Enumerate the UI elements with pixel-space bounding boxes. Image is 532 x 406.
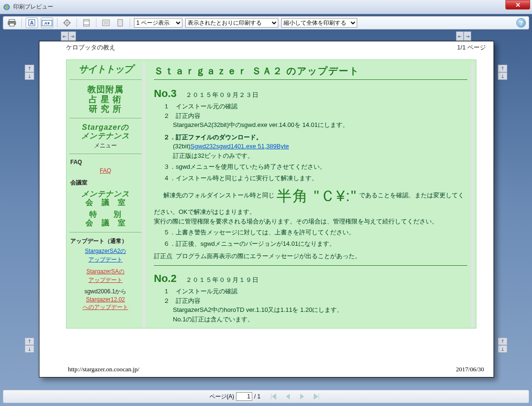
portrait-button[interactable]: A — [26, 18, 38, 28]
faq-link[interactable]: FAQ — [69, 167, 142, 174]
toolbar-separator — [96, 18, 96, 28]
prev-page-button[interactable] — [282, 391, 294, 402]
sa2-update-link[interactable]: StargazerSA2の — [69, 247, 142, 255]
toolbar-separator — [21, 18, 22, 28]
sg1202-link[interactable]: Stargazer12.02 — [69, 296, 142, 303]
entry-section: ２．訂正ファイルのダウンロード。 — [163, 327, 467, 328]
help-button[interactable]: ? — [516, 18, 526, 28]
margin-handle-right-top[interactable]: ⤒⤓ — [498, 65, 507, 80]
entry-line: StargazerSA2(32bit)中のsgwd.exe ver.14.00を… — [163, 120, 467, 130]
sg1202-link[interactable]: へのアップデート — [69, 303, 142, 311]
entry-line: No.1の訂正は含んでいます。 — [163, 315, 467, 324]
page-header: ケロブッタの教え 1/1 ページ — [39, 41, 494, 52]
margin-handle-top-left[interactable]: ⇤⇥ — [61, 31, 76, 41]
sidebar-site-top[interactable]: サイトトップ — [69, 63, 142, 80]
sidebar-maintenance[interactable]: Stargazerの メンテナンス メニュー — [69, 123, 142, 154]
entry-heading: No.3 — [154, 87, 177, 99]
entry-no2: No.2 ２０１５年０９月１９日 １ インストール元の確認 ２ 訂正内容 Sta… — [154, 272, 467, 328]
entry-line: ３．sgwdメニューを使用していたら終了させてください。 — [163, 162, 467, 172]
institute-line: 研 究 所 — [69, 104, 142, 114]
entry-line: 解凍先のフォルダインストール時と同じ — [163, 192, 275, 199]
main-content: Ｓｔａｒｇａｚｅｒ ＳＡ２ のアップデート No.3 ２０１５年０９月２３日 １… — [147, 60, 476, 328]
big-path-text: 半角 "Ｃ¥:" — [276, 187, 357, 204]
next-page-button[interactable] — [296, 391, 308, 402]
page-display-select[interactable]: 1 ページ表示 — [134, 18, 182, 28]
sa-update-link[interactable]: StargazerSAの — [69, 268, 142, 276]
toolbar-separator — [76, 18, 77, 28]
margin-handle-right-bottom[interactable]: ⤒⤓ — [498, 338, 507, 353]
print-button[interactable] — [6, 18, 18, 28]
toolbar: A A▾ 1 ページ表示 表示されたとおりに印刷する 縮小して全体を印刷する ? — [3, 16, 529, 29]
download-link[interactable]: Sgwd232sgwd1401.exe 51,389Byte — [190, 143, 289, 150]
entry-line: 実行の際に管理権限を要求される場合があります。その場合は、管理権限を与えて続行し… — [154, 217, 467, 226]
page-footer: http://stargazer.on.coocan.jp/ 2017/06/3… — [39, 366, 494, 373]
svg-rect-14 — [103, 20, 109, 26]
dl-prefix: (32bit) — [173, 143, 190, 150]
page-number-input[interactable] — [236, 392, 252, 401]
menu-label: メニュー — [69, 142, 142, 150]
sidebar-maint-room[interactable]: メンテナンス 会 議 室 — [69, 190, 142, 207]
help-icon: ? — [519, 19, 523, 27]
page-header-count: 1/1 ページ — [457, 43, 486, 52]
entry-line: ４．インストール時と同じように実行して解凍します。 — [163, 174, 467, 183]
footer-date: 2017/06/30 — [456, 366, 484, 373]
preview-stage: ⇤⇥ ⇤⇥ ⤒⤓ ⤒⤓ ⤒⤓ ⤒⤓ ケロブッタの教え 1/1 ページ サイトトッ… — [3, 30, 529, 391]
close-icon: ✕ — [515, 1, 521, 9]
pager-bar: ページ(A) / 1 — [3, 390, 529, 403]
entry-line: １ インストール元の確認 — [163, 287, 467, 296]
sa-update-link[interactable]: アップデート — [69, 276, 142, 284]
main-scrollbar[interactable] — [471, 62, 474, 327]
entry-line: StargazerSA2中のhoroTD ver.1.10又は1.11を 1.2… — [163, 305, 467, 315]
header-footer-button[interactable] — [81, 18, 92, 28]
margin-handle-left-bottom[interactable]: ⤒⤓ — [25, 338, 34, 353]
entry-heading: No.2 — [154, 272, 177, 284]
print-mode-select[interactable]: 表示されたとおりに印刷する — [185, 18, 278, 28]
last-page-button[interactable] — [310, 391, 323, 402]
entry-section: ２．訂正ファイルのダウンロード。 — [163, 133, 467, 142]
svg-rect-1 — [9, 19, 15, 21]
gear-button[interactable] — [61, 18, 73, 28]
site-top-label: サイトトップ — [69, 63, 142, 76]
entry-line: ２ 訂正内容 — [163, 296, 467, 306]
ie-icon — [3, 3, 10, 11]
sidebar-scrollbar[interactable] — [142, 62, 145, 327]
margin-handle-top-right[interactable]: ⇤⇥ — [456, 31, 471, 41]
faq-heading: FAQ — [70, 159, 142, 165]
window-buttons: ✕ — [504, 0, 530, 10]
margin-handle-left-top[interactable]: ⤒⤓ — [25, 65, 34, 80]
page-paper: ケロブッタの教え 1/1 ページ サイトトップ 教団附属 占 星 術 研 究 所… — [39, 41, 494, 377]
footer-url: http://stargazer.on.coocan.jp/ — [68, 366, 139, 373]
toolbar-separator — [57, 18, 57, 28]
sa2-update-link[interactable]: アップデート — [69, 256, 142, 264]
window-titlebar: 印刷プレビュー ✕ — [0, 0, 532, 14]
svg-point-4 — [14, 22, 15, 23]
special-room-line: 会 議 室 — [69, 219, 142, 227]
fix-label: 訂正点 — [154, 252, 172, 260]
full-page-button[interactable] — [114, 18, 126, 28]
meeting-heading: 会議室 — [70, 179, 142, 187]
special-room-line: 特 別 — [69, 210, 142, 219]
page-content: サイトトップ 教団附属 占 星 術 研 究 所 Stargazerの メンテナン… — [66, 59, 476, 329]
first-page-button[interactable] — [267, 391, 280, 402]
toolbar-separator — [130, 18, 130, 28]
sidebar-special-room[interactable]: 特 別 会 議 室 — [69, 210, 142, 228]
landscape-button[interactable]: A▾ — [41, 18, 53, 28]
maintenance-line: メンテナンス — [69, 132, 142, 140]
institute-line: 占 星 術 — [69, 95, 142, 105]
sidebar: サイトトップ 教団附属 占 星 術 研 究 所 Stargazerの メンテナン… — [66, 60, 147, 328]
dl-note: 訂正版は32ビットのみです。 — [173, 151, 467, 161]
entry-date: ２０１５年０９月２３日 — [186, 91, 259, 98]
svg-rect-11 — [84, 19, 89, 26]
entry-date: ２０１５年０９月１９日 — [186, 276, 259, 283]
maint-room-line: 会 議 室 — [69, 198, 142, 207]
sidebar-institute[interactable]: 教団附属 占 星 術 研 究 所 — [69, 85, 142, 118]
entry-no3: No.3 ２０１５年０９月２３日 １ インストール元の確認 ２ 訂正内容 Sta… — [154, 87, 467, 266]
entry-line: ５．上書き警告メッセージに対しては、上書きを許可してください。 — [163, 228, 467, 237]
maint-room-line: メンテナンス — [69, 190, 142, 198]
shrink-select[interactable]: 縮小して全体を印刷する — [281, 18, 357, 28]
close-button[interactable]: ✕ — [505, 0, 530, 10]
entry-line: １ インストール元の確認 — [163, 102, 467, 111]
pager-label: ページ(A) — [209, 393, 234, 401]
svg-point-6 — [66, 22, 68, 24]
full-width-button[interactable] — [100, 18, 112, 28]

▬▬▬▬▬▬▬▬▬▬

◆ Exercise prompt: Make a copy of each line in the records above that has the word "help".

◆ Solution below:
help-button[interactable]: ? — [516, 18, 526, 28]
help-icon: ? — [519, 19, 523, 27]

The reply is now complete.